» **TASK TO CARRY OUT**: Could you transcribe exactly the lines from the one containing "الحقول الإلزامية مشار إليها بـ" through the last line of the records below, leaving out the pictures?

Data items
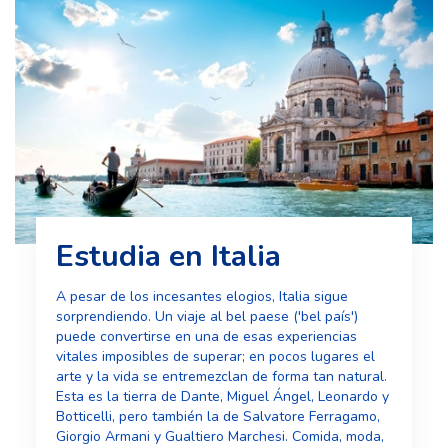
Estudia en Italia
A pesar de los incesantes elogios, Italia sigue
sorprendiendo. Un viaje al bel paese ('bel país')
puede convertirse en una de esas experiencias
vitales imposibles de superar; en pocos lugares el
arte y la vida se entremezclan de forma tan natural.
Esta es la tierra de Dante, Miguel Ángel, Leonardo y
Botticelli, pero también la de Salvatore Ferragamo,
Giorgio Armani y Gualtiero Marchesi. Comida, moda,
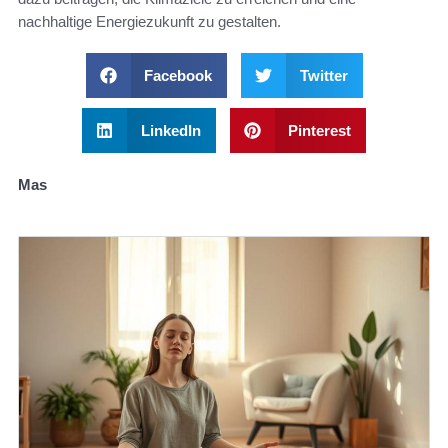
nachhaltige Energiezukunft zu gestalten.
Facebook
Twitter
LinkedIn
Pinterest
Mas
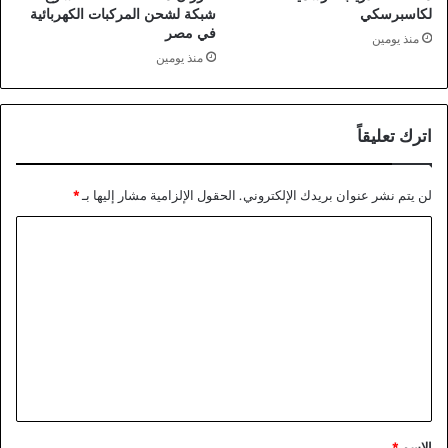
لكاسبرسكي
شبكة لشحن المركبات الكهربائية
في مصر
منذ يومين
منذ يومين
اترك تعليقاً
لن يتم نشر عنوان بريدك الإلكتروني.
الحقول الإلزامية مشار إليها بـ
*
ا
ل
ت
ع
ل
ي
ق
*
الاسم
*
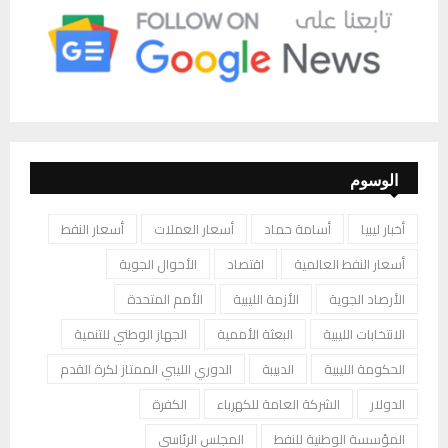
الوسوم
أخبار ليبيا
أسامة حماد
أسعار العملات
أسعار النفط
أسعار النفط العالمية
اقتصاد
الأحوال الجوية
الأرصاد الجوية
الأزمة الليبية
الأمم المتحدة
الانتخابات الليبية
البعثة الأممية
الجهاز الوطني للتنمية
الحكومة الليبية
الدبيبة
الدوري الليبي الممتاز لكرة القدم
الدولار
الشركة العامة للكهرباء
الكفرة
المؤسسة الوطنية للنفط
المجلس الرئاسي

» **ANSWER SPACE**:
الحقول الإلزامية مشار إليها بـ
*
ا
ل
ت
ع
ل
ي
ق
*
الاسم
*
الوسوم
أخبار ليبيا
أسامة حماد
أسعار العملات
أسعار النفط
أسعار النفط العالمية
اقتصاد
الأحوال الجوية
الأرصاد الجوية
الأزمة الليبية
الأمم المتحدة
الانتخابات الليبية
البعثة الأممية
الجهاز الوطني للتنمية
الحكومة الليبية
الدبيبة
الدوري الليبي الممتاز لكرة القدم
الدولار
الشركة العامة للكهرباء
الكفرة
المؤسسة الوطنية للنفط
المجلس الرئاسي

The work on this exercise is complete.